I prefer group RPs usually.


----------



## Ryan the Rockruff (Sep 14, 2016)

Okay then.


----------



## um_pineapplez (Sep 30, 2016)

So. any other ideas?


----------



## InpuOsirisson (Sep 30, 2016)

I have an idea. Or two.


----------



## um_pineapplez (Sep 30, 2016)

? fire away like bastion in that god damn tank form.


----------



## InpuOsirisson (Sep 30, 2016)

um_pineapplez said:


> ? fire away like bastion in that god damn tank form.




Simple ideas that explain themselves...

Pirates
or
Space exploration. 

Both wont actually have as much action as the average rp. It's core function is drama, really.


----------



## um_pineapplez (Sep 30, 2016)

InpuOsirisson said:


> Simple ideas that explain themselves...
> 
> Pirates
> or
> ...


I like pirates, but I dunno. something casual no real adventure immediately. I prefer easing into it.

Also drama.


----------



## InpuOsirisson (Sep 30, 2016)

um_pineapplez said:


> I like pirates, but I dunno. something casual no real adventure immediately. I prefer easing into it.
> 
> Also drama.




Well if it were me in charge of the rp and it's world. It would honestly lean far into realism, rather than what you see from Disney, or stereotypes. The truth about pirate's is that they weren't sailing around looking for treasure.. They pillaged and plundered ships, and made profit from selling stolen cargo to the black markets. Most pirates would stick to one market which was really on specific islands. Not really focused on adventure after all.


----------



## um_pineapplez (Sep 30, 2016)

InpuOsirisson said:


> Well if it were me in charge of the rp and it's world. It would honestly lean far into realism, rather than what you see from Disney, or stereotypes. The truth about pirate's is that they weren't sailing around looking for treasure.. They pillaged and plundered ships, and made profit from selling stolen cargo to the black markets. Most pirates would stick to one market which was really on specific islands. Not really focused on adventure after all.


I'm not exactly the kind of guy with a misguided moral compass like that. No joke intended.


----------



## InpuOsirisson (Sep 30, 2016)

um_pineapplez said:


> I'm not exactly the kind of guy with a misguided moral compass like that. No joke intended.



I'm out of idea's. Why don't you think of something. lol


----------



## um_pineapplez (Sep 30, 2016)

InpuOsirisson said:


> I'm out of idea's. Why don't you think of something. lol


I can't think of anything. I don't have enough imagination to do casual stuff. or is it that I have too much?


----------



## InpuOsirisson (Sep 30, 2016)

um_pineapplez said:


> I can't think of anything. I don't have enough imagination to do casual stuff. or is it that I have too much?

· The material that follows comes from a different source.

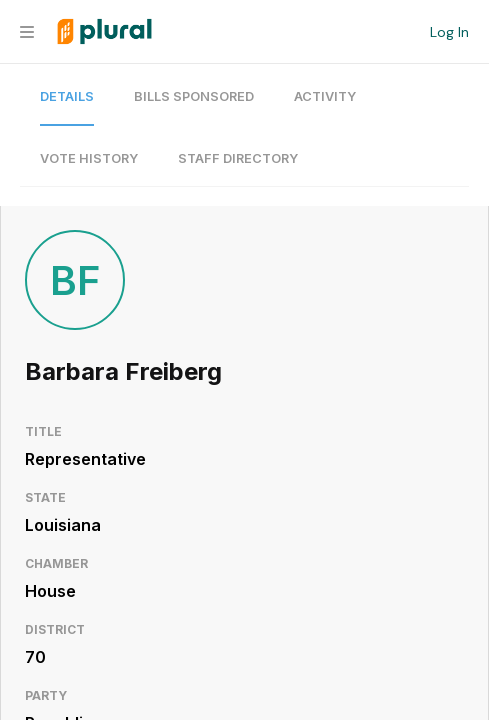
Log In (449, 32)
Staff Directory (238, 158)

If you don't have enough.. Where is your head? If you have too much.. Use it. Lol. I am totally fine with casual rp's. Slice of life. The only kind of rp I'd actually use Inpu for, really.


----------



## um_pineapplez (Sep 30, 2016)

InpuOsirisson said:


> If you don't have enough.. Where is your head? If you have too much.. Use it. Lol. I am totally fine with casual rp's. Slice of life. The only kind of rp I'd actually use Inpu for, really.


I mean, I haven't even really figured out a personality for my fursona. I don't know what he'd like or dislike. It's hard to RP when you haven't decided on stuff like that.


----------



## InpuOsirisson (Sep 30, 2016)

um_pineapplez said:


> I mean, I haven't even really figured out a personality for my fursona. I don't know what he'd like or dislike. It's hard to RP when you haven't decided on stuff like that.



Well.. Hmm. Perhaps asking for idea's for role playing was a moment too soon.


----------



## um_pineapplez (Sep 30, 2016)

InpuOsirisson said:


> Well.. Hmm. Perhaps asking for idea's for role playing was a moment too soon.


well then, I might as well start there.


----------



## InpuOsirisson (Sep 30, 2016)

um_pineapplez said:


> well then, I might as well start there.



Well, by starting there, you mean just wing it? That can work! Discover your fursona by putting him through an early test drive. Let him interact with others, and see what he would do in certain situations.


----------



## um_pineapplez (Sep 30, 2016)

Well, I didn't mean that, but I gues that would work. still though. what situation? We've literally managed to climb a staircase, only to end up at the floor we departed from.


----------



## InpuOsirisson (Sep 30, 2016)

um_pineapplez said:


> Well, I didn't mean that, but I gues that would work. still though. what situation? We've literally managed to climb a staircase, only to end up at the floor we departed from.




Maybe.. start with a time period. What is your favorite theme.


----------



## Azrion/Zhalo (Sep 30, 2016)

Something to do with guns


----------



## Jin-Lust-4-Sin (Oct 1, 2016)

InpuOsirisson said:


> Slice of life. The only kind of rp I'd actually use Inpu for, really.


Heeeeey my favorite type, too


----------



## CJO1098 (Mar 26, 2017)

It depends.


----------